Our primary data model is based on a tree structure with BuildingSnapshot instances as nodes of the tree and the tip of the tree referenced by a CanonicalBuilding.
Take the following example: a user has loaded a CSV file containing information about one building and created the first BuildingSnapshot (BS0). At this point in time, BS0 is linked to the first CanonicalBuilding (CB0), and CB0 is also linked to BS0.
BS0 <-- CB0 BS0 --> CB0
These relations are represented in the database as foreign keys from the BuildingSnapshot table to the CanonicalBuilding table, and from the CanonicalBuilding table to the BuildingSnapshot table.
The tree structure comes to fruition when a building, BS0 in our case, is matched with a new building, say BS1, enters the system and is auto-matched.
Here BS1 entered the system and was matched with BS0. When a match occurs, a new BuildingSnapshot is created, BS2, with the fields from the primary BuildingSnapshot, BS0, and the secondary BuildingSnapshot, BS1, merged together. If both the primary and secondary BuildingSnapshot have data for a given field, the primary’s fields are preferred and merged into the child, B3.
All BuildingSnapshot instances point to a CanonicalBuilding.
BS0 BS1 \ / BS2 <-- CB0 BS0 --> CB0 BS1 --> CB0 BS2 --> CB0
parents and children¶
BuildingSnapshots also have linkage to other BuildingSnapshots in order to keep track of their parents and children.

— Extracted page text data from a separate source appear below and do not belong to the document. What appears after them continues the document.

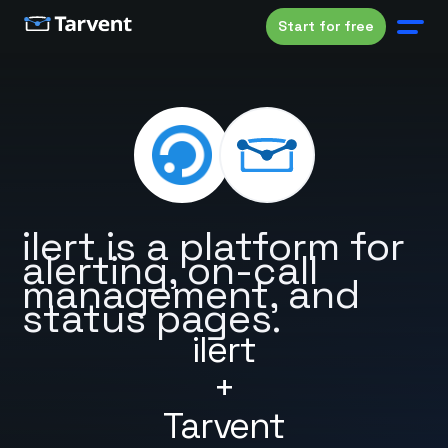
Start for free
ilert is a platform for
alerting, on-call
management, and
status pages.
ilert
+
Tarvent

This is represented in the database as a many-to-many relation from BuildingSnapshot to BuildingSnapshot. In our case here, BS0 and BS1 would both have children BS2, and BS2 would have parents BS0 and BS1.
throughout most of the application, the search_buildings endpoint is used to search or list active building. This is to say, buildings that are pointed to by an active CanonicalBuilding. The search_building_snapshots endpoint allows the search of buildings regardless of whether the BuildingSnapshot is pointed to by an active CanonicalBuilding or not and this search is needed during the mapping preview and matching sections of the application.
For illustration purposes let’s suppose BS2 and a new building BS3 match to form a child BS4.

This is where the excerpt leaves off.